Another health area space medicine may help scientists understand is the cardiovascular system. Without gravity to pull blood into the legs and lower extremities, body fluid moves up towards the head. That's why astronauts sometimes look like they have puffy faces in space.

Studies in space also have shown that in zero gravity the body excretes some of this extra water which on earth would accumulate in the legs. During reentry, gravity pulls blood and other fluids to the lower regions of the body. But this can leave less blood for the brain and heart and result in lightheadedness and sometimes fainting.

Today, as a result of research and experience, astronauts can prevent this problem by wearing special suits that constrict blood flow around the middle of the body during reentry and thus prevent blood from pooling too fast in the legs. Another technique is to replace some of the lost fluids by drinking salted water within a few hours of landing. Upcoming experiments aboard the shuttle will examine the cardiovascular system in humans, monkeys and rats.

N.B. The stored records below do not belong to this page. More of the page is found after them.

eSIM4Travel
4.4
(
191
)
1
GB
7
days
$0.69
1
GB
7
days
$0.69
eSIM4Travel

"One experiment -- which is kind of unique -- will measure peripheral blood flow in rats," says NASA's Schatte. Using a special technique developed by a North Carolina researcher, scientists "will view individual red blood cells moving through arterioles" -- tiny blood vessels -- and "see in detail how circulation is behaving."

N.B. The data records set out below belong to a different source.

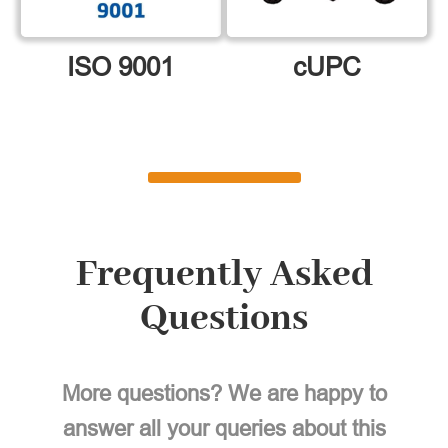
ISO 9001
cUPC
Frequently Asked
Questions
More questions? We are happy to
answer all your queries about this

Another experiment -- this time a private venture by the McDonnell Douglas Corp. -- tests the potential for manufacturing drugs in space. Using a process called electrophoresis, which separates varying sizes of molecules based on their response to an electric charge, a McDonnell Douglas researcher is attempting to separate a hormone that could then be used on earth. Exactly which hormone and how it will be used is yet to be announced by McDonnell Douglas, although a spokeswoman for the company said that clinical trials will begin shortly.

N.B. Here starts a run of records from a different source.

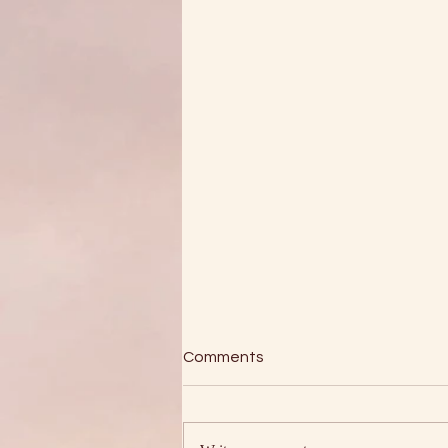
Comments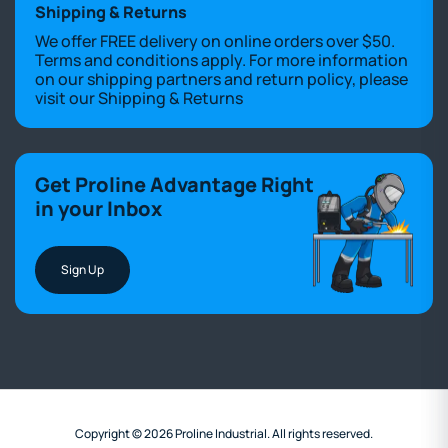
Shipping & Returns
We offer FREE delivery on online orders over $50.
Terms and conditions apply. For more information
on our shipping partners and return policy, please
visit our
Shipping & Returns
Get Proline Advantage Right
in your Inbox
Sign Up
Copyright © 2026 Proline Industrial. All rights reserved.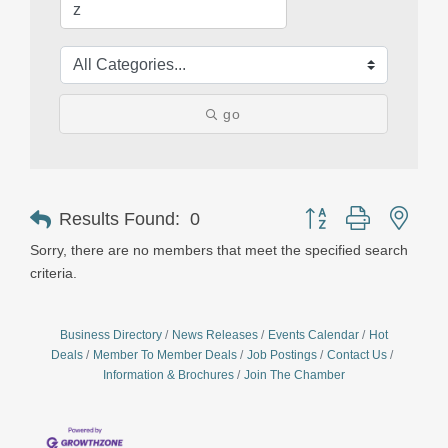
go
Button group with nest
Results Found:
0
Sorry, there are no members that meet the specified search
criteria.
Business Directory
News Releases
Events Calendar
Hot
Deals
Member To Member Deals
Job Postings
Contact Us
Information & Brochures
Join The Chamber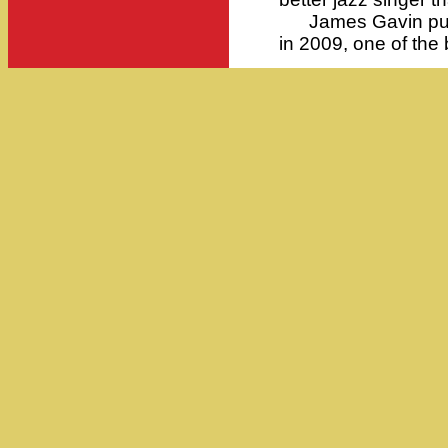
James Gavin pub
in 2009, one of the 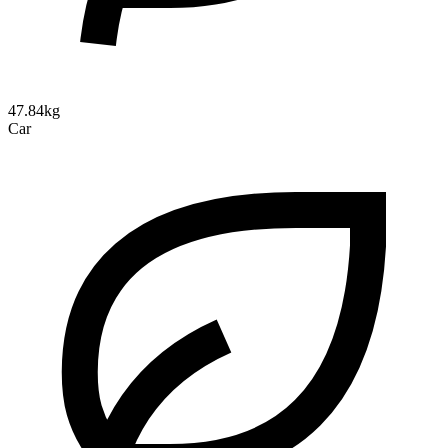
47.84kg
Car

Since some of the changes in space resemble diseases found on earth, space medicine and biology may also hold clues to such diverse earthly illnesses as the complications of chronic bed rest and the problems of osteoporosis -- the severe calcium loss that leads to brittle bones.

"We're looking at temperature regulation in space," says Schatte. "We've not identified a human problem. But the preliminary data from other flights is that the rhythm of body temperature falls apart. We're putting skin sensors on animals, and we'll see if desynchronization takes place. There are probably a couple of centers in the brain that control such things as heart rate and body temperature. Now there's some good evidence that if there's desychronization, that's one of the first steps toward ill health."

"The ultimate aim," Schatte says, "is to find out when the animal or person might be going to get sick. It's a first step."

But like all areas of science, space medicine and space biology are often hampered by setbacks. The first electrophoresis experiment was contaminated in space, a problem that now seems to be solved.

Space science is also plagued by the vagaries of shuttle scheduling problems. The tomato seed experiment was originally a one-year study. But because of mechanical difficulties with the shuttle, the seeds won't return until August 1986 -- some 2 1/2 years after they left earth. This gives the seeds the distinction of "having the longest exposure in space of any life form," says NASA biologist Doris Grigsby, project manager for the experiment.

Following their return from orbit, the tomato seeds will be distributed to 150,000 classrooms, where students of all ages will become "principal investigators" for NASA. Youngsters in elementary school will attempt to grow the seeds, while those in graduate school will analyze the chromosomes -- strands of DNA that may be altered by radiation after such a long stay in space.

How the seeds fare after their stay in space is important knowledge not only for growing food in space someday, Grigsby says, but also for "one day being applied to humans."